Yo seguía hablando con Albert Einstein. Él se encogió de hombros, y Sigfrid se movió en su asiento, pero no dijo una palabra.
—¡Vamos, no seas tan infantil! —soltó Essie—. Contesta, Sigfrid.
—Compañera Lavorovna —dijo mirándome—, me temo que no. Tengo la impresión de que mi colega ha planteado la pregunta sólo para que yo la refute. He estudiado las grabaciones de los mensajes de Peter Herter. El simbolismo es bastante obvio: la mujer angelical con una nariz picuda. ¿Qué es una nariz ganchuda, compañera? Piense en la infancia de Peter Herter, y en lo que oyó decir acerca de la confabulación judía para acabar con el mundo. Piense también en la violencia, en los castigos. Está bastante enfermo, ha sufrido de hecho una insuficiencia coronaria y ya no actúa bajo los mandatos de la razón; para ser más precisos diré que ha sufrido una regresión a un estadio muy infantil. Ni la sugestión ni ninguna llamada al sentido común le harán cambiar, compañera. La única posibilidad sería un tratamiento de larga duración. Pero seguramente él se mostrará reacio, la computadora de a bordo no podría llevarla a cabo correctamente y, en cualquier caso, no hay tiempo ya. No puedo ayudarles, compañera, al menos no con un mínimo de garantías.

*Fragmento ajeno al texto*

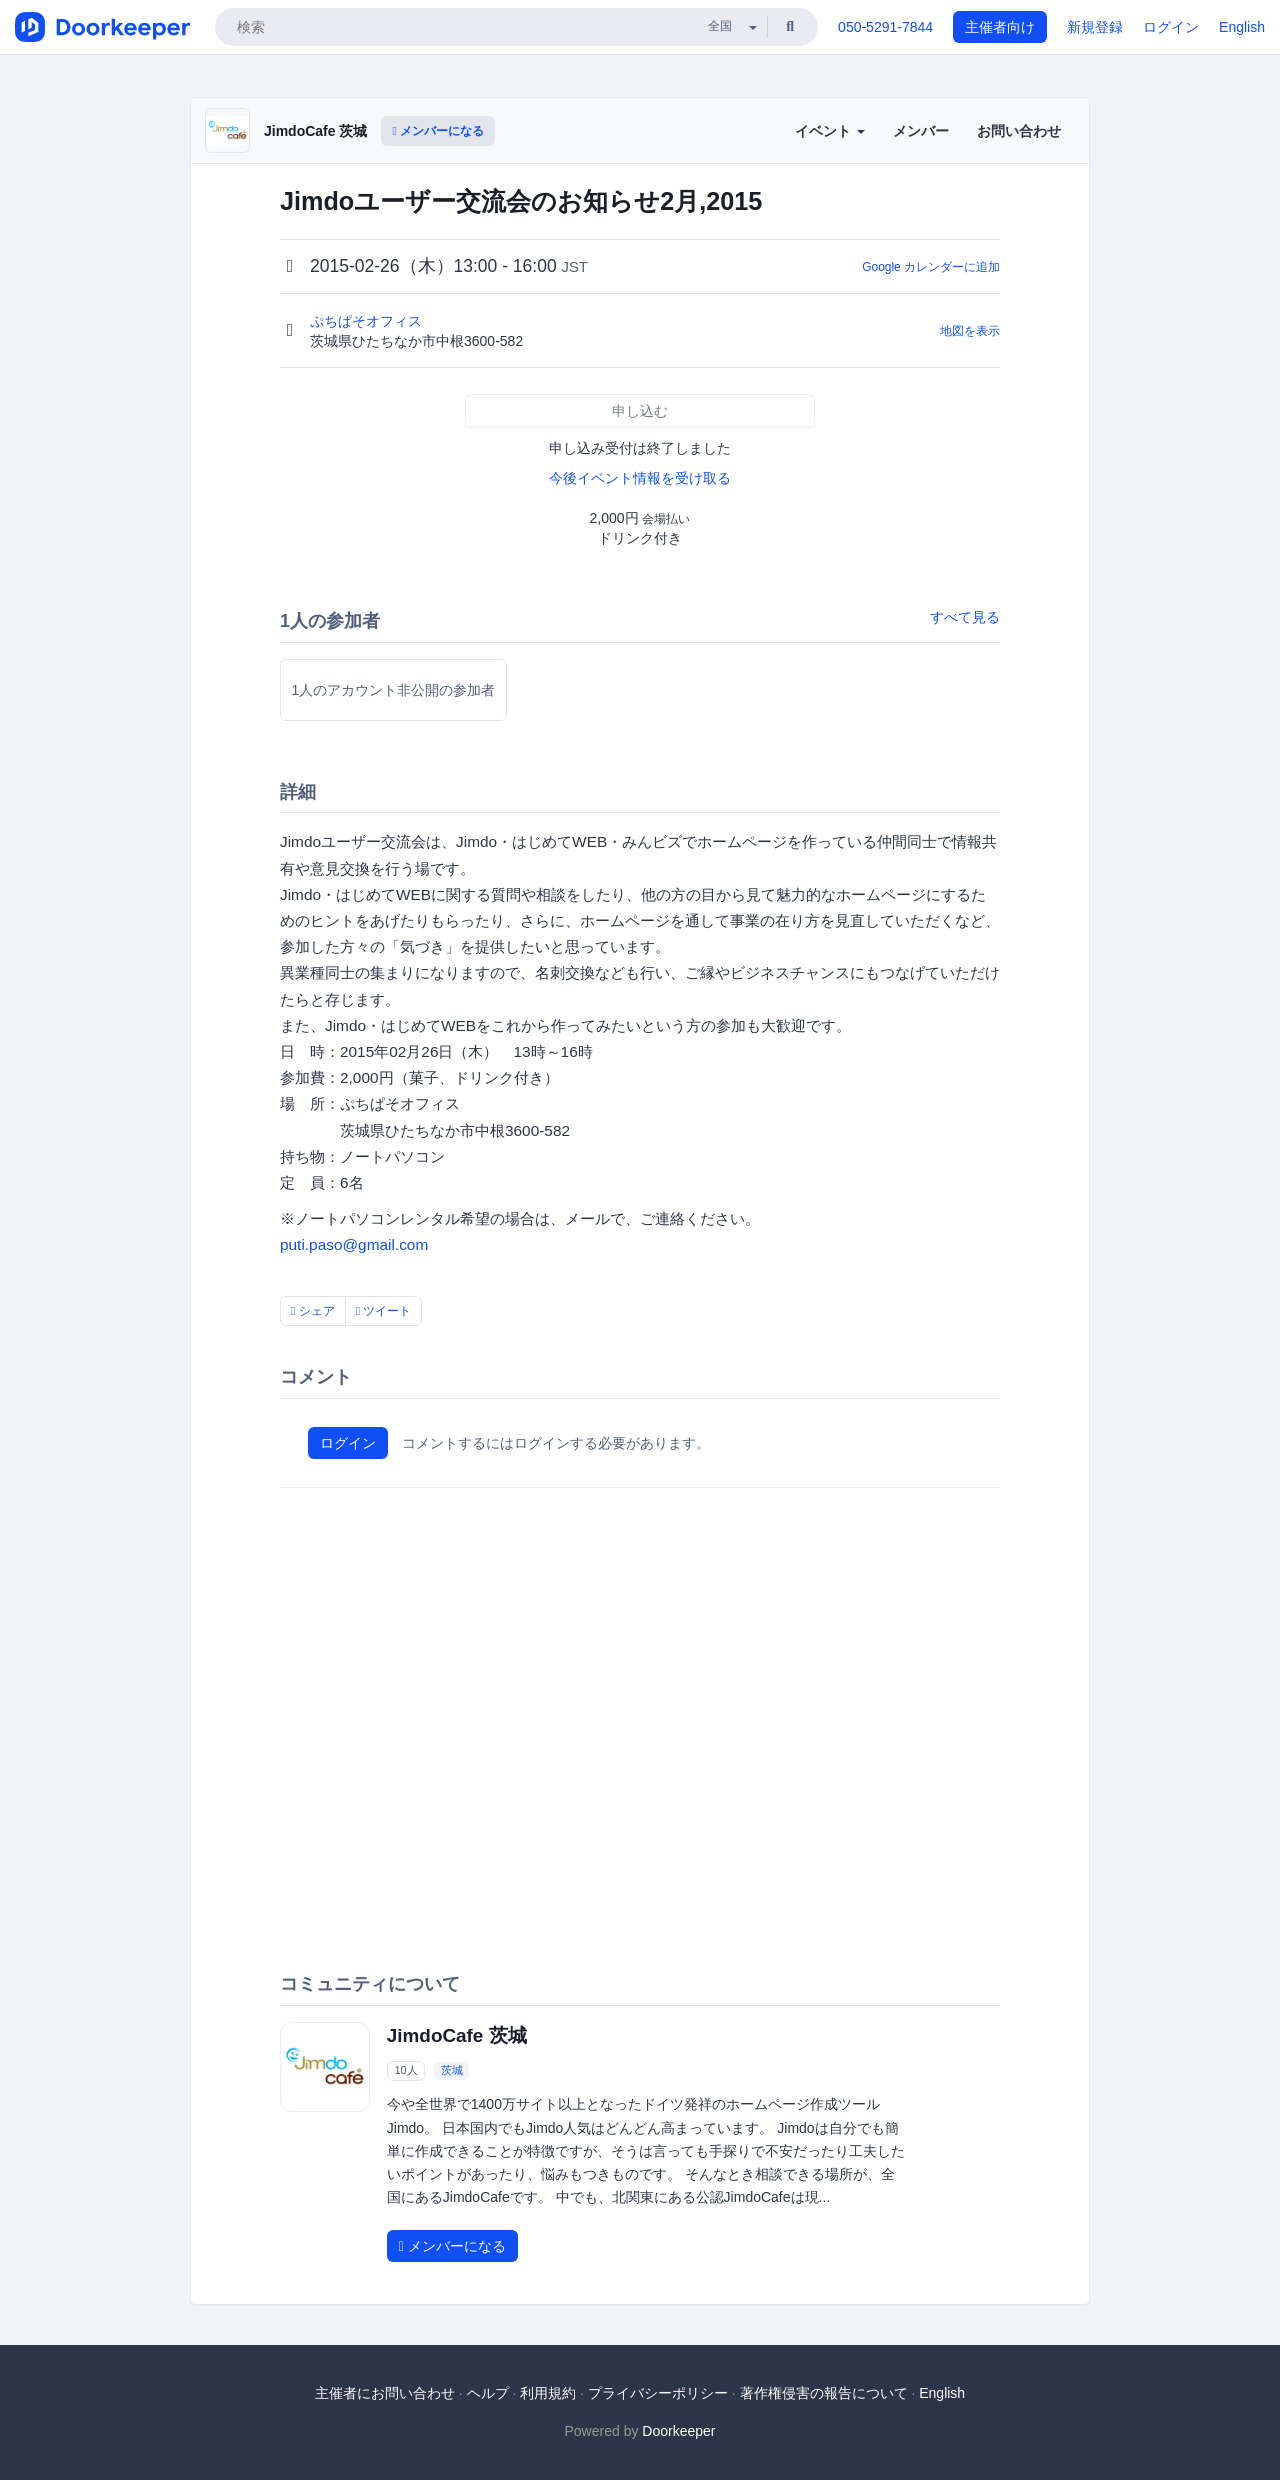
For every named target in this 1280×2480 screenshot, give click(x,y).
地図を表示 (970, 331)
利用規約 (548, 2393)
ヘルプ (488, 2393)
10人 (405, 2070)
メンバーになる (438, 131)
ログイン (1171, 27)
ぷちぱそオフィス (368, 321)
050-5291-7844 (885, 27)
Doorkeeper (678, 2431)
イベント (830, 131)
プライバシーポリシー (658, 2393)
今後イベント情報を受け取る (640, 478)
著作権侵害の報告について (824, 2393)
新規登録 (1095, 27)
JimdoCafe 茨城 (315, 131)
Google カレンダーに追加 (931, 267)
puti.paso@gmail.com (354, 1244)
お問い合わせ (1019, 131)
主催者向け (1000, 27)
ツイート (384, 1311)
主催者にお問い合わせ (385, 2393)
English (1242, 27)
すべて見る (965, 617)
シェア (313, 1311)
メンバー (921, 131)
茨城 (452, 2070)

Hacía ya bastante tiempo yo mismo había pasado algo así como unas doscientas horas bastante desagradables escuchando la voz razonable y enloquecedora de Sigfrid, y me había jurado no volver a oírla. Pero la verdad es que, después de todo, no me resultaba tan exasperante.
A mi lado, Essie se estiró.
—Polimath —ordenó—, que preparen café. —Y dirigiéndose a mí—: Me temo que vamos a estar un buen rato.
—No sé para qué —repuse—, al parecer estoy atado de pies y manos.
—Pues si resulta que lo estás, en vez de tomarnos el café, nos iremos a la cama —dijo tranquilamente—; pero de momento me lo estoy pasando bastante bien.